“Skin in the game” and attorney ethics

In the United States, contingent fees for attorneys are regulated and usually prohibited in most criminal and family law matters.  Among the justifications for contingent fees are that they reward success, not attorney billable-hour churning.

In today’s New York Times Adam Liptak discussed Marek v. Lane, a class action case against Facebook involving privacy violations.  The Ninth Circuit approved, 2-1, a settlement that would require Facebook to make a $6.5 million donation to a foundation to be founded by Facebook, and to pay the class action plaintiffs’ attorneys $2.3 million dollars.  As for the class plaintiffs, they would get: nothing.  Not one dime.  The Supreme Court may take up the reasonableness of this class settlement.  Read the scathing quotes from the dissent in the link.

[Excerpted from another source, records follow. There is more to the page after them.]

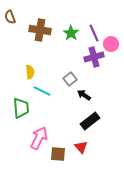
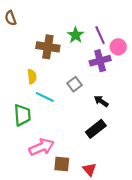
brown cross: (40, 30) -> (48, 47), moved
black arrow: (84, 95) -> (101, 101), moved
pink arrow: (39, 138) -> (41, 147), turned 40
red triangle: (81, 147) -> (89, 169), moved

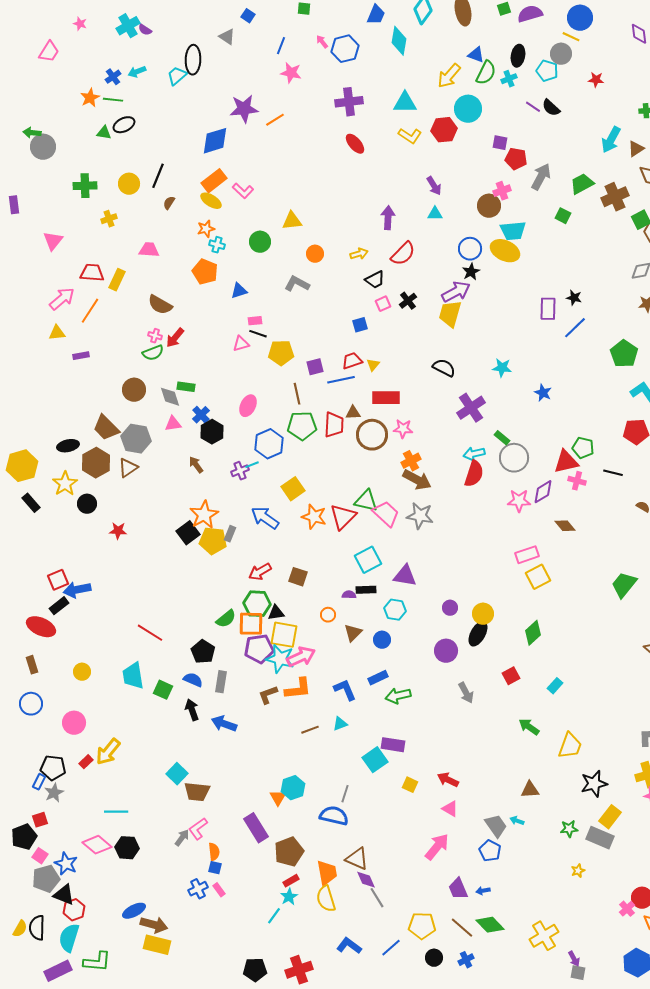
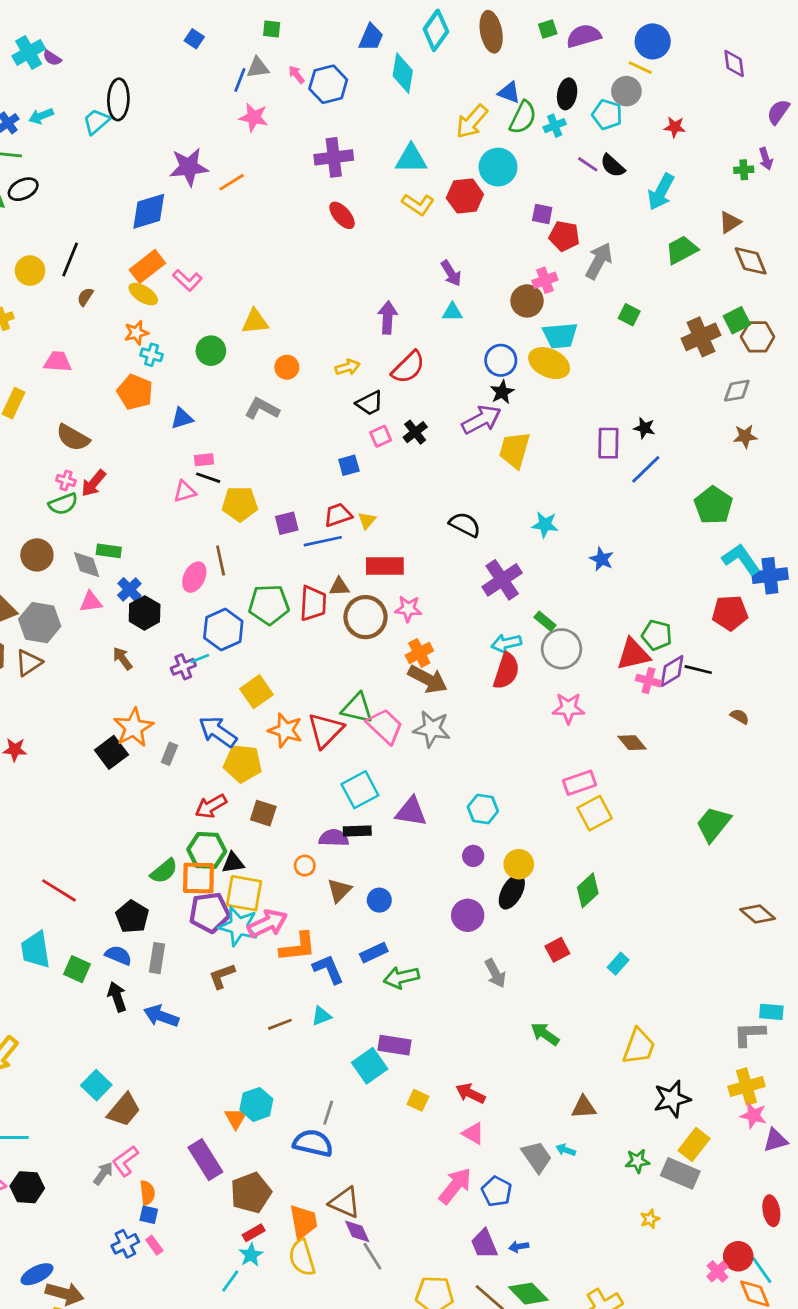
gray triangle: (227, 37) -> (258, 68), moved, turned -42
cyan arrow: (611, 140) -> (661, 192), moved
green trapezoid: (582, 184) -> (682, 250), moved
brown cross: (615, 197) -> (701, 337), moved
yellow trapezoid: (450, 314) -> (515, 450), moved
brown line: (297, 394) -> (221, 560), moved
purple diamond: (543, 492) -> (672, 671), moved
yellow pentagon: (213, 541) -> (243, 763), moved
purple semicircle: (349, 595) -> (334, 838), size x1.5
cyan hexagon: (395, 610) -> (483, 809), moved
orange L-shape: (298, 689) -> (298, 947), moved
green arrow: (529, 727) -> (545, 1034), moved
brown trapezoid: (197, 792) -> (124, 1110), turned -56
blue pentagon: (490, 851) -> (497, 1191), moved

My newest favorite author, Nassim Nicholas Taleb, repeatedly urges that decision makers and experts need to have “skin in the game”, a meaningful downside personally if things don’t go well.  Taleb is a bond trader, economics commentator (if I call him an “economist” I know I will get a C&D letter) and philosopher and he attacks much of the economics establishment as charlatans in part because they aren’t held accountable for their (in Taleb’s view) irresponsible and damaging bad advice.  Taleb has spoken with some favor of the rule in Hammurabi’s Babylonia in which builders of houses that collapse must suffer the sorts of harm, up to and including maiming and death, that befall the houses’ occupants.  While this seems perhaps unspeakably cruel, it does motivate the builder due to his literal skin in the game to take building and design extremely seriously, perhaps preserving generations of life.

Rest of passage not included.